La génétique au service de la production durable

Le monde que l’on souhaite avoir demain est forgé par nos actions d’aujourd’hui. Il est donc inévitable d’adopter une approche de production durable. L’agriculture est appelée à nourrir une population grandissante et exigeante, tout en réduisant ses empreintes environnementale et socioéconomique. Une telle équation comporte son lot de défis!

Salah Zoghlami
Salah Zoghlami

Les ravageurs, les maladies, les changements climatiques et bien d’autres facteurs constituent de sérieux obstacles à surmonter pour maintenir la capacité des plantes à répondre aux besoins alimentaires, en quantités suffisantes et suivant des normes de qualité de plus en plus élevées. Depuis quelques décennies, plusieurs de ces menaces à la production agricole sont contrôlées par les pratiques culturales et par l’utilisation d’intrants à la ferme. Malgré l’optimisation des intrants et le souci constant d’une meilleure efficience dans leur utilisation, le risque zéro n’existe pas, et le produit agricole et alimentaire finit par laisser une empreinte sur les ressources naturelles.

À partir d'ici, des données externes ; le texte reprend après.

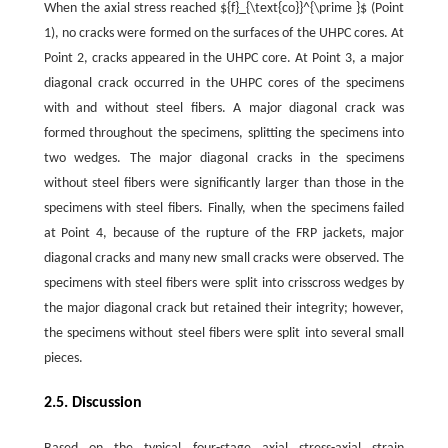
When the axial stress reached ${f}_{\text{co}}^{\prime }$ (Point
1), no cracks were formed on the surfaces of the UHPC cores. At
Point 2, cracks appeared in the UHPC core. At Point 3, a major
diagonal crack occurred in the UHPC cores of the specimens
with and without steel fibers. A major diagonal crack was
formed throughout the specimens, splitting the specimens into
two wedges. The major diagonal cracks in the specimens
without steel fibers were significantly larger than those in the
specimens with steel fibers. Finally, when the specimens failed
at Point 4, because of the rupture of the FRP jackets, major
diagonal cracks and many new small cracks were observed. The
specimens with steel fibers were split into crisscross wedges by
the major diagonal crack but retained their integrity; however,
the specimens without steel fibers were split into several small
pieces.
2.5. Discussion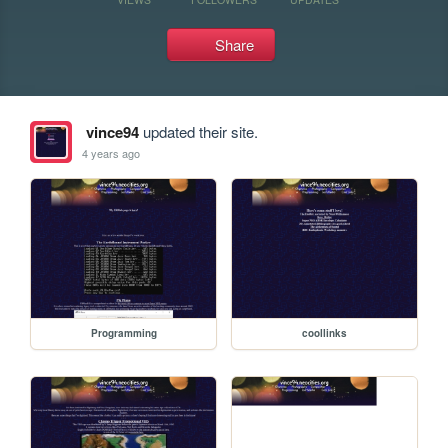
Share
vince94
updated their site.
4 years ago
Programming
coollinks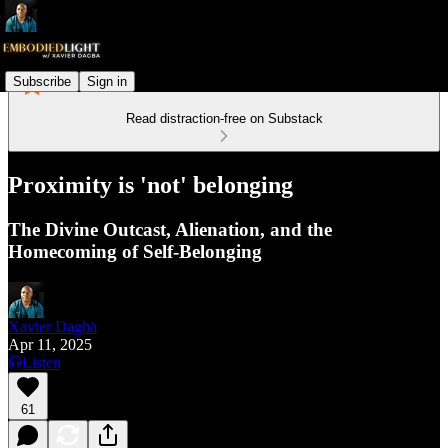
Subscribe
Sign in
Read distraction-free on Substack
Proximity is 'not' belonging
The Divine Outcast, Alienation, and the
Homecoming of Self-Belonging
Xavier Dagba
Apr 11, 2025
Listen
61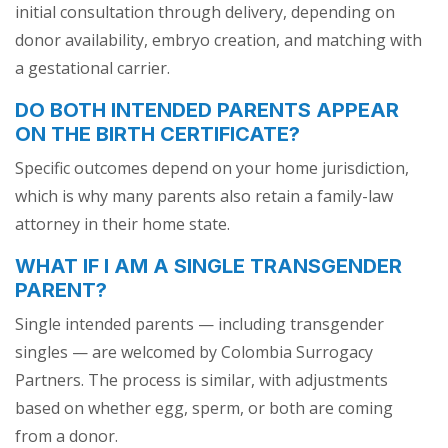
initial consultation through delivery, depending on
donor availability, embryo creation, and matching with
a gestational carrier.
DO BOTH INTENDED PARENTS APPEAR
ON THE BIRTH CERTIFICATE?
Specific outcomes depend on your home jurisdiction,
which is why many parents also retain a family-law
attorney in their home state.
WHAT IF I AM A SINGLE TRANSGENDER
PARENT?
Single intended parents — including transgender
singles — are welcomed by Colombia Surrogacy
Partners. The process is similar, with adjustments
based on whether egg, sperm, or both are coming
from a donor.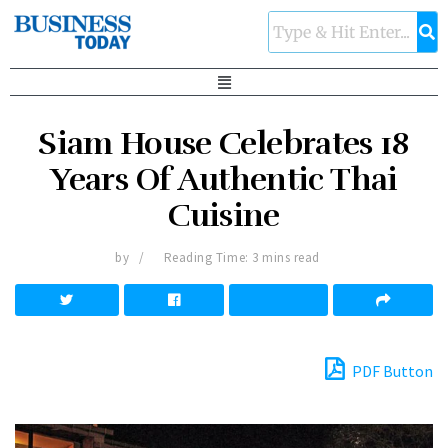
Siam House Celebrates 18
Years Of Authentic Thai
Cuisine
by
Reading Time: 3 mins read
PDF Button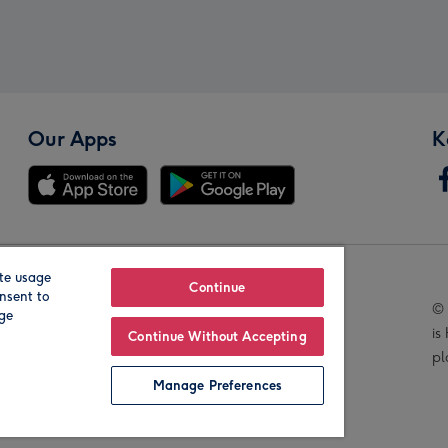
Our Apps
K
te usage
Our Brands
Continue
nsent to
© 
age
is
Continue Without Accepting
pl
Manage Preferences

Historiquement, la génétique était perçue comme le gage de la performance, de la création et de la domestication de nouvelles espèces. Or, avec les progrès scientifiques et les efforts des généticiens, la voie d’une utilisation limitée d’intrants à la ferme et du renforcement de la résilience des plantes devient de plus en plus populaire.

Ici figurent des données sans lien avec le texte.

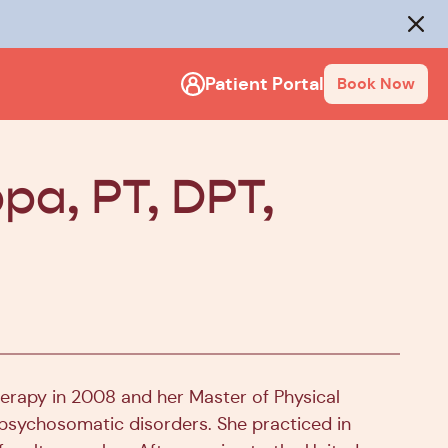
rack
.
Close
Patient Portal
Book Now
pa, PT, DPT,
erapy in 2008 and her Master of Physical
nd psychosomatic disorders. She practiced in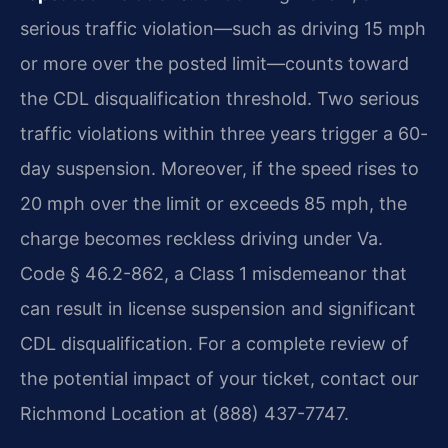
serious traffic violation—such as driving 15 mph
or more over the posted limit—counts toward
the CDL disqualification threshold. Two serious
traffic violations within three years trigger a 60-
day suspension. Moreover, if the speed rises to
20 mph over the limit or exceeds 85 mph, the
charge becomes reckless driving under Va.
Code § 46.2-862, a Class 1 misdemeanor that
can result in license suspension and significant
CDL disqualification. For a complete review of
the potential impact of your ticket, contact our
Richmond Location at (888) 437-7747.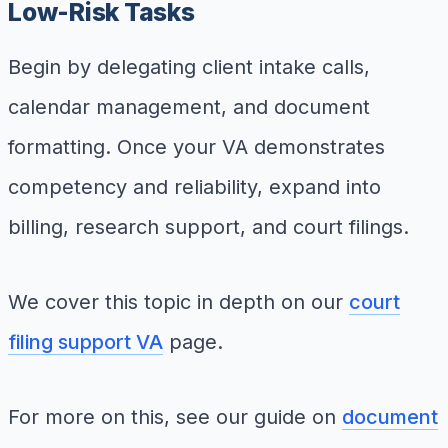
Low-Risk Tasks
Begin by delegating client intake calls,
calendar management, and document
formatting. Once your VA demonstrates
competency and reliability, expand into
billing, research support, and court filings.
We cover this topic in depth on our
court
filing support VA
page.
For more on this, see our guide on
document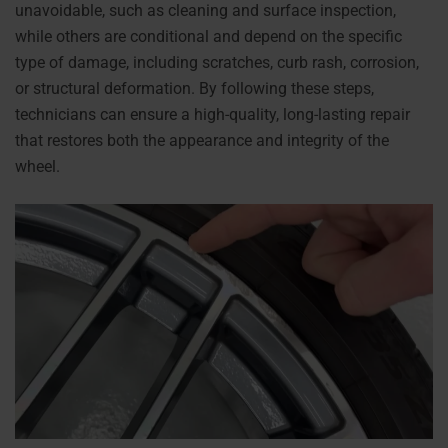
unavoidable, such as cleaning and surface inspection,
while others are conditional and depend on the specific
type of damage, including scratches, curb rash, corrosion,
or structural deformation. By following these steps,
technicians can ensure a high-quality, long-lasting repair
that restores both the appearance and integrity of the
wheel.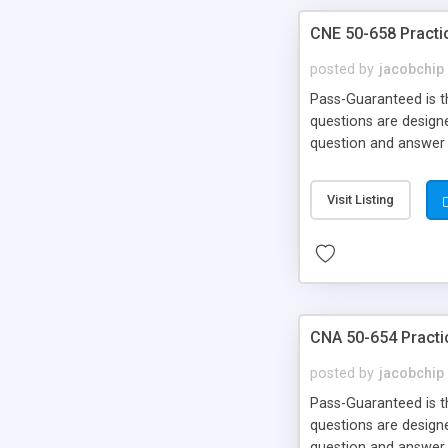
CNE 50-658 Practi
posted by
jacobchip
Pass-Guaranteed is th
questions are designe
question and answer 
Back!!!
Visit Listing
CNA 50-654 Practi
posted by
jacobchip
Pass-Guaranteed is th
questions are designe
question and answer 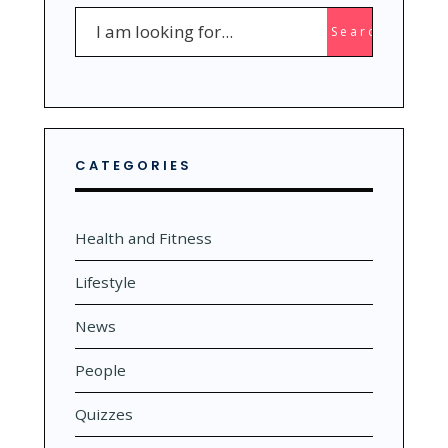
Search
Search
for:
CATEGORIES
Health and Fitness
Lifestyle
News
People
Quizzes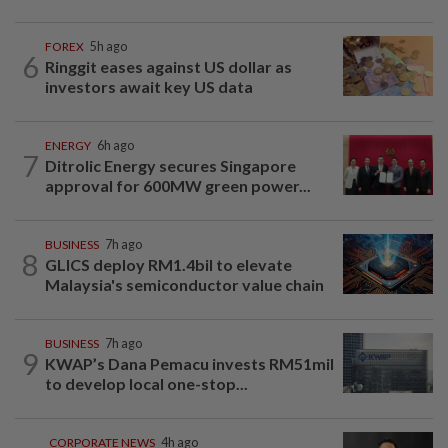
FOREX
5h ago
6
Ringgit eases against US dollar as
investors await key US data
ENERGY
6h ago
7
Ditrolic Energy secures Singapore
approval for 600MW green power...
BUSINESS
7h ago
8
GLICS deploy RM1.4bil to elevate
Malaysia's semiconductor value chain
BUSINESS
7h ago
9
KWAP’s Dana Pemacu invests RM51mil
to develop local one-stop...
CORPORATE NEWS
4h ago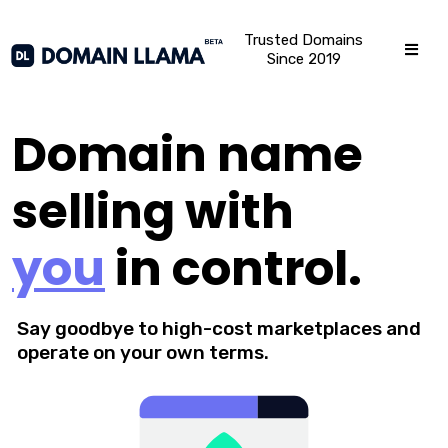
Trusted Domains
Since 2019
Domain name
selling with
you
in control.
Say goodbye to high-cost marketplaces and
operate on your own terms.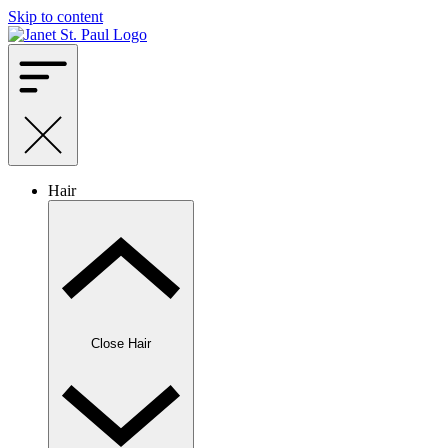
Skip to content
Hair
Close Hair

De plus, l’amélioration génétique par le croisement intra ou inter espèces combiné au recours aux nouvelles techniques et technologies contribuent grandement à doter les espèces végétales d’une capacité de résilience aux changements climatiques et de résistance aux maladies et aux ravageurs, ainsi qu’à mieux valoriser certains intrants et même à répondre aux exigences en matière de qualité nutritionnelle. Toutes ces facultés intégrées aux plantes par l’entremise de la génétique permettent de réduire l’utilisation de ressources supplémentaires et de produits phytosanitaires ainsi que de capter le carbone. Hélas, tout cela ne semble pas être bien mis en perspective quand on parle des moyens de renforcer la production durable. Pourtant, la génétique figure parmi les meilleurs moyens pour y parvenir. On pourrait presque parler d’un moyen intrinsèque aux plantes, mis au service de l’humanité. La contribution de la génétique au développement durable ne peut donc pas être sous-estimée. Les Producteurs de grains du Québec n’ont cessé d’investir et de soutenir la recherche en génétique depuis plusieurs années. Une telle implication permet aux généticiens de développer de nouvelles variétés de cultures plus performantes et aux producteurs d’en avoir accès.

Salah Zoghlami, agr., M. Sc., directeur des affaires agronomiques, Producteurs de grains du Québec


Cet article a été publié dans l’édition de janvier 2022 de notre cahier Grains.